Friday, August 05, 2005

Carnival rides in space

It has been obvious for some time that the U.S. manned space program has degenerated into a hollow public relations campaign with no purpose other than its own useless survival. But last Thursday, "Commander" Eileen Collins made the case eloquently.

Orbiting 220 miles above the Earth, Collins complained that she could see environmental damage with the naked eye.

"Sometimes you can see how there is erosion," she said.

And this: "We would like to see, from the astronauts' point of view, people take good care of the Earth and replace the resources that have been used."

And this: "The atmosphere almost looks like an eggshell on an egg, it's so very thin. We know that we don't have much air, we need to protect what we have."

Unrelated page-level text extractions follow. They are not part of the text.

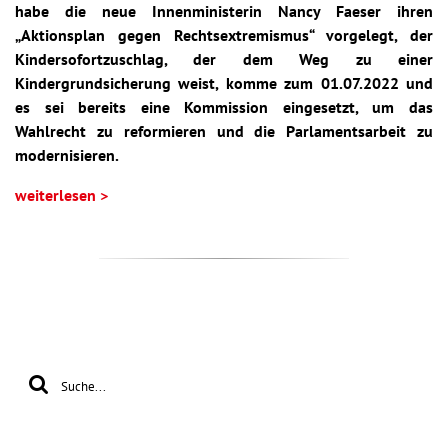
habe die neue Innenministerin Nancy Faeser ihren
„Aktionsplan gegen Rechtsextremismus“ vorgelegt, der
Kindersofortzuschlag, der dem Weg zu einer
Kindergrundsicherung weist, komme zum 01.07.2022 und
es sei bereits eine Kommission eingesetzt, um das
Wahlrecht zu reformieren und die Parlamentsarbeit zu
modernisieren.
weiterlesen >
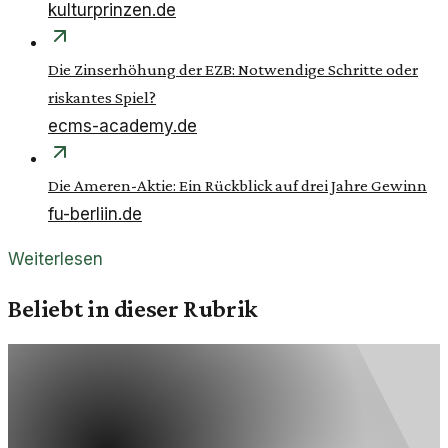
kulturprinzen.de
Die Zinserhöhung der EZB: Notwendige Schritte oder
riskantes Spiel?
ecms-academy.de
Die Ameren-Aktie: Ein Rückblick auf drei Jahre Gewinn
fu-berliin.de
Weiterlesen
Beliebt in dieser Rubrik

We don't have much air? This is science?

No, this is the kind of idiocy that killed the Columbia astronauts. NASA refused to buck the environmental lobby after the EPA ordered it to stop using Freon in the foam application process, even though it was plain from the first mission that the new Freon-free foam was shearing off during lift-off and threatening to cause catastrophic damage to the fragile thermal tiles.

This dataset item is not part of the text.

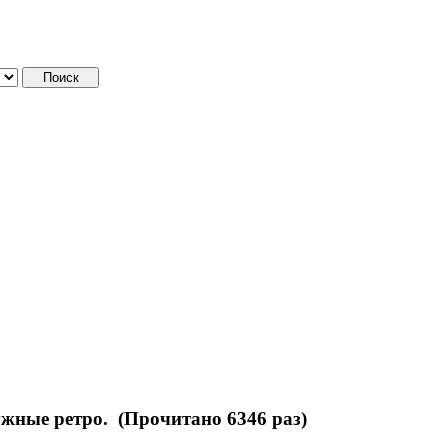
жные ретро. (Прочитано 6346 раз)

So, astronauts would like to see people take good care of the Earth. That's nice. Maybe we should all die so the rocks can live in peace.

Environmentalism, taken to its logical conclusion, is a death cult. It never has been taken to its logical conclusion -- the human desire to survive makes hypocrites out of the most fervent believers -- but if it ever were followed all the way out, it would force human beings to make the preservation of their own lives secondary to the need to keep the Earth in its untouched, natural state.

All the rest of the galaxy is in an untouched natural state. There's one planet in the known universe that can support human life, human intelligence, human happiness, and environmentalists are using their short time on it to whine about preserving dirt.

Well, they can go evaporate if they think that's their highest moral purpose. Some of us who pay the taxes for these pointless, indulgent carnival rides in space don't see it that way.